By the time the garage shut down, the PeakForm hospitality tent had been magically converted from "casual lunch buffet" to "intimate brand mixer." String lights. High-top tables with tiny succulents. A bar with craft beer and mocktails. Healthy catering that made Devin whisper, "Tastes like sadness," around a kale slider.

I laughed so hard I nearly choked on my sparkling water.

The tent buzzed with low conversation. Kent polos. PeakForm polos. A couple of media people with lanyards and practiced smiles. Someone had queued up a playlist that said, "Yes, we are cool and modern, but please don't scare the VPs."

I did what I always did in rooms like this: circulated, smiled, translated.

"Hero content is good, but we need day-to-day stuff too. The kids live on vertical video."

"Yes, that anecdote about his first kart is golden, we'll flag it for long-form."

"No, we are not going to script his social media. You want him because he's him, not because he reads cue cards."

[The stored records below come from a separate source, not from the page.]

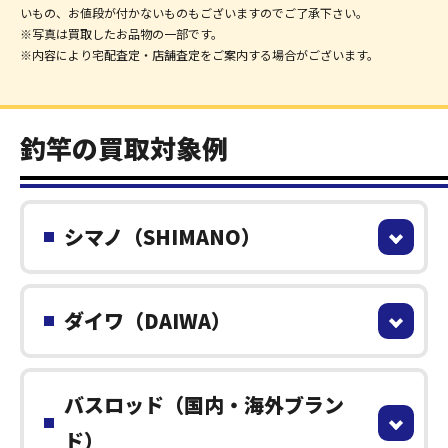
いもの、お値段が付かないものもございますのでご了承下さい。
※写真は買取したお品物の一部です。
※内容により宅配査定・店舗査定をご案内する場合がございます。
釣竿の買取対象例
シマノ（SHIMANO）
ダイワ（DAIWA）
バスロッド（国内・海外ブラン
ド）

Every circuit of the room, my radar came back to the same place.

Nick.

He was annoyingly good at this part too. Talking to engineers with his hands, bending over a tablet with one of the PeakForm creators like he genuinely cared about hydration ratios instead of just nodding along. Then pivoting to a regional marketing director, asking about their kids, their local markets, how race weekends performed versus stick-and-ball sports.

Jordyn floated at the edges of his orbit in a tight black dress and a badge clipped like jewelry. She laughed too loudly at half his jokes, fingers brushing his arm a lot more than necessary.

Every time, he'd either lean in or ease away, depending on who was watching.

He caught me looking once.

Our eyes met over a tray of cucumber bites and branded koozies.

For half a second, the whole tent went muffled. He lifted his beer in the tiniest, private toast.

To what, I had no idea.

The deal. The race. Survival.

I raised my drink back, the corner of my mouth tipping up.

Then someone from the digital team materialized at my elbow asking about "brand-safe but spicy" copy, and the moment snapped.

I stayed in motion as long as I could, but eventually nature, lipstick, and social stamina all ran down at once.

"I'm going to fix my face before I bite someone," I murmured to Marina.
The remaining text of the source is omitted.